Pedem também, num apelo dramático, “apoio para sobreviver: atualmente, muitos em nosso setor foram injustamente excluídos do apoio financeiro (que o governo deu, como o nosso auxílio-emergencial), isso deve mudar ou perderemos nossa expressão cultural e reputação de realizar eventos de classe mundial”.
E, por fim, pedem um “caminho pra reabertura: apesar de sabermos que leva muitos meses de trabalho de pré-produção pra que um evento ao vivo aconteça, não temos um caminho claro pra reabertura. Além disso, o governo se recusou a introduzir um esquema de seguro de cancelamento na pandemia, apesar de toda a indústria de eventos ao vivo exigir isso”.
No site da campanha, há dezenas de fotos de profissionais do meio. Ao passar o mouse pela foto, o visitante verá o quanto este profissional perdeu de renda na pandemia. É um artifício de apertar o coração.
Em agosto, na Alemanha, realizou-se uma pesquisa pra compreender o impacto dos shows no espalhamento da pandemia.
O resultado saiu no The New York Times no comecinho de dezembro. A análise sugere que o impacto de “eventos similares na propagação do coronavírus varia de ‘baixo a muito baixo’, desde que os organizadores assegurem ventilação adequada, rígidos protocolos de higiene e limite de capacidade”.
“Não há nenhum argumento pra que eventos assim não sejam promovidos. O risco de infecção é muito baixo”, disse Michael Gekle, da equipe da Universidade Martinho Lutero de Halle-Wittenberg, organizadora da pesquisa.
A comunidade científica acha a conclusão prematura e demanda novos estudos. Pra além disso, os cientistas consultados pelo jornal estadunidense disseram que um ambiente controlado como o da pesquisa é praticamente impossível de se conseguir no mundo real, aniquilando por completo a possibilidade de sustentar tal conclusão dos alemães.
A verdade é que, como diz o Guardian, a maioria do público jovem que comparece ao Slam Dunk não será vacinada a tempo, mas Ben Ray espera que um número suficiente de pessoas em todo o Reino Unido tenha sido vacinado pra tornar os eventos viáveis: “o governo vai acabar com o distanciamento social antes que toda a população do Reino Unido seja vacinada”, espera ele, mas não tem certeza de quando. “É quando chega a certo ponto que as pessoas param de morrer e encher hospitais? E eles ainda vão ter algumas restrições: você pode ir ao bar e se misturar com as pessoas, mas não há eventos acima de uma certa capacidade?”, questiona, esperando uma resposta que ninguém sabe ao certo ainda.

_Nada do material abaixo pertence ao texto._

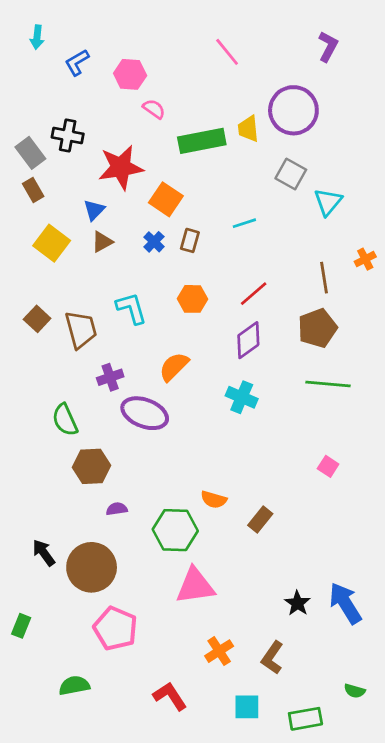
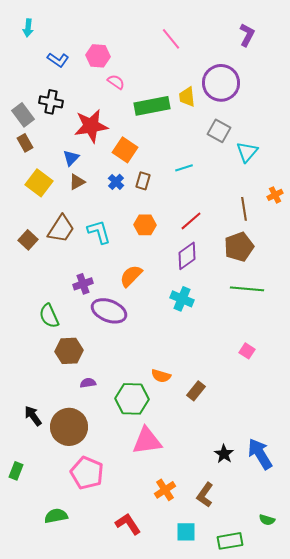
blue L-shape: (77, 62) -> (58, 60), moved, turned -115
brown trapezoid: (81, 329) -> (61, 229), moved, turned 48

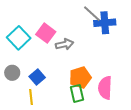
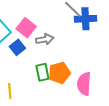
blue square: (37, 77) -> (17, 47), moved
green rectangle: (77, 93) -> (42, 72), moved

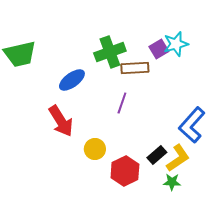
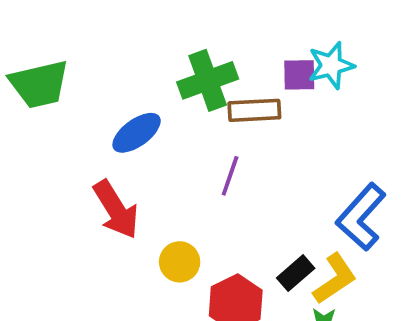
purple square: (159, 49) -> (299, 75), turned 30

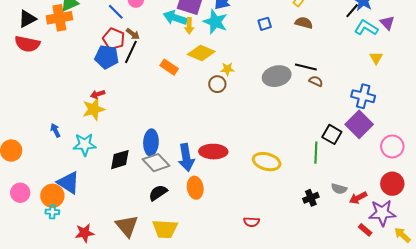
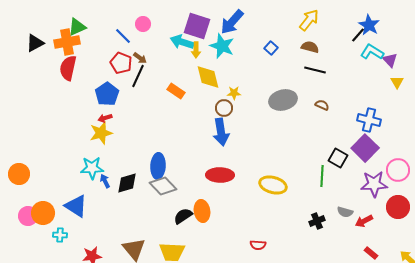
purple triangle: (387, 23) -> (390, 60), moved
blue square: (265, 24) -> (271, 48), turned -32
red semicircle: (27, 44) -> (68, 68), moved, turned 90
yellow diamond: (201, 53) -> (208, 77), turned 52
blue pentagon: (107, 57) -> (107, 94), moved, turned 30
yellow triangle: (376, 58) -> (397, 82), moved
black line: (306, 67) -> (315, 70), moved
blue arrow: (55, 130) -> (105, 181), moved
blue arrow: (186, 158) -> (221, 132), moved
black semicircle: (158, 193) -> (183, 216), moved
orange circle: (52, 196) -> (43, 213), moved
purple star: (382, 213) -> (374, 184), moved

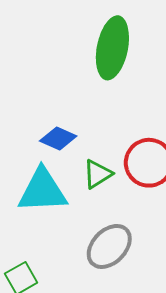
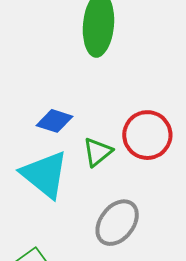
cyan triangle: (42, 191) -> (45, 174), turned 48

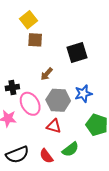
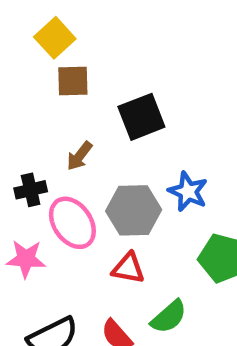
black square: (77, 52) -> (141, 117), moved
brown arrow: (47, 74) -> (80, 156), moved
blue star: (83, 94) -> (188, 192), turned -30

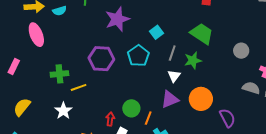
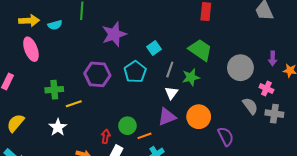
gray circle: (241, 51) -> (240, 68), size x1.6
gray semicircle: (251, 88) -> (250, 106), turned 36
orange line: (148, 118) -> (145, 136), turned 48

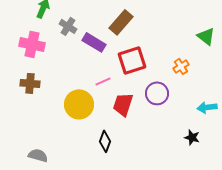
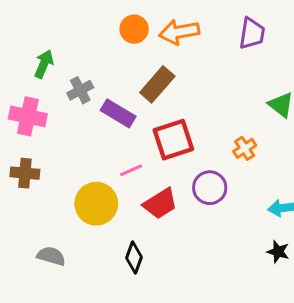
gray cross: (68, 26) -> (80, 90), turned 30
red trapezoid: (123, 104) -> (160, 204), turned -140
black star: (192, 137) -> (278, 252), moved
gray semicircle: (38, 155) -> (51, 256), moved

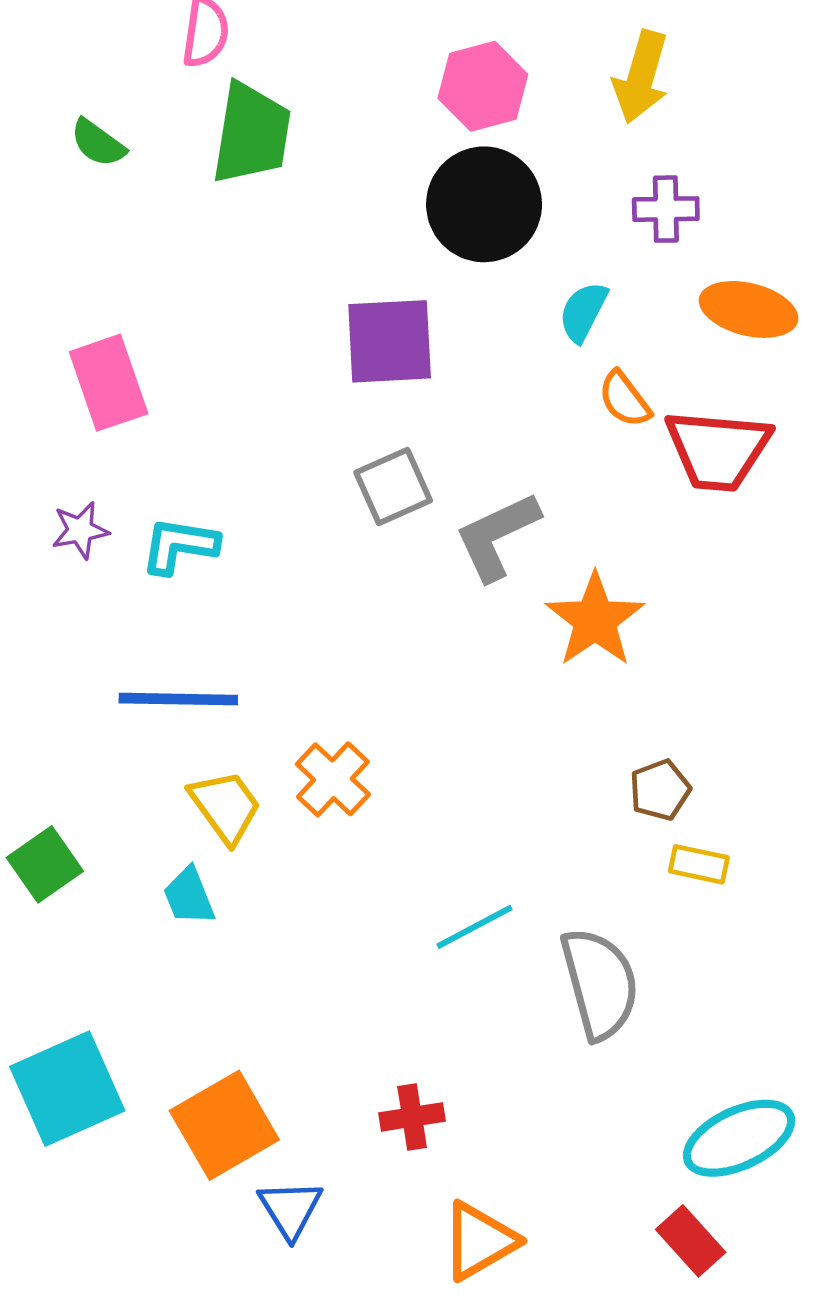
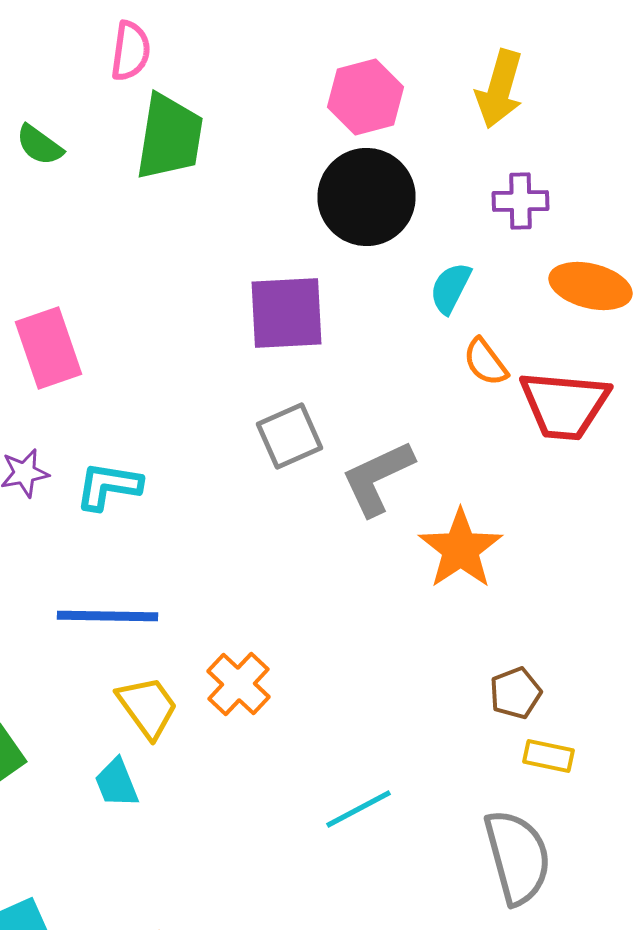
gray semicircle: (600, 984) -> (518, 857), moved

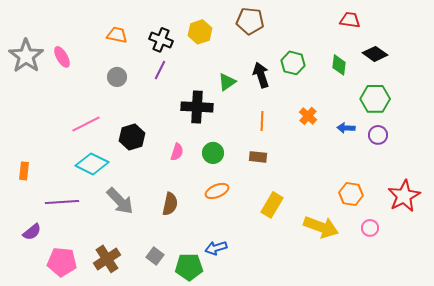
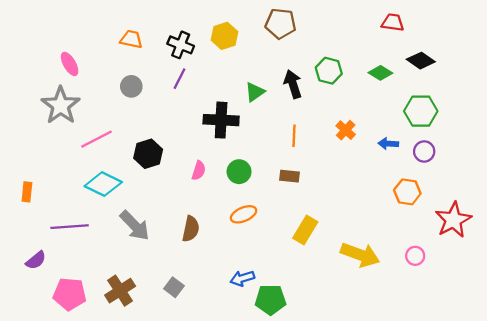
gray star: (26, 56) -> (61, 105), moved
green diamond: (339, 65) -> (380, 73), turned -65
orange hexagon: (351, 194) -> (407, 192), moved
green pentagon: (189, 267) -> (270, 300), moved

Se os festivais forem cancelados, significa mais um ano sem receita em um setor onde as margens de lucro já estão apertadas. As seguradoras não estão cobrindo os cancelamentos feitos por causa da pandemia, estimulando pedidos dos organizadores pra que o governo permita que os preparativos continuem.
A ideia de seguro com apoio do governo foi rejeitada pela ministra da cultura Caroline Dinenage.
Ao contrário do Brasil, onde os governos (federal, estadual e municipal) fazem vista grossa pra aglomerações, festas clandestinas, shows e apresentações (como bem se vê nas aterradoras imagens da televisão e de perfis como este) e tomam decisões pra “inglês ver”, as autoridades inglesas acertam no remédio, com bloqueios duros e inegociáveis, colhendo frutos de diminuição de número de casos e mortes, embora ainda sem planejamento adequado pra conseguir salvar financeiramente todos seus compatriotas.
Diante de tudo isso, há uma “quase certeza” de que com os cuidados que os governos estão tomando na Europa, é capaz de os shows voltarem primeiro por lá. Por aqui na Terra dos Negacionistas, só sendo inconsequente pra comparecer em eventos ao vivo.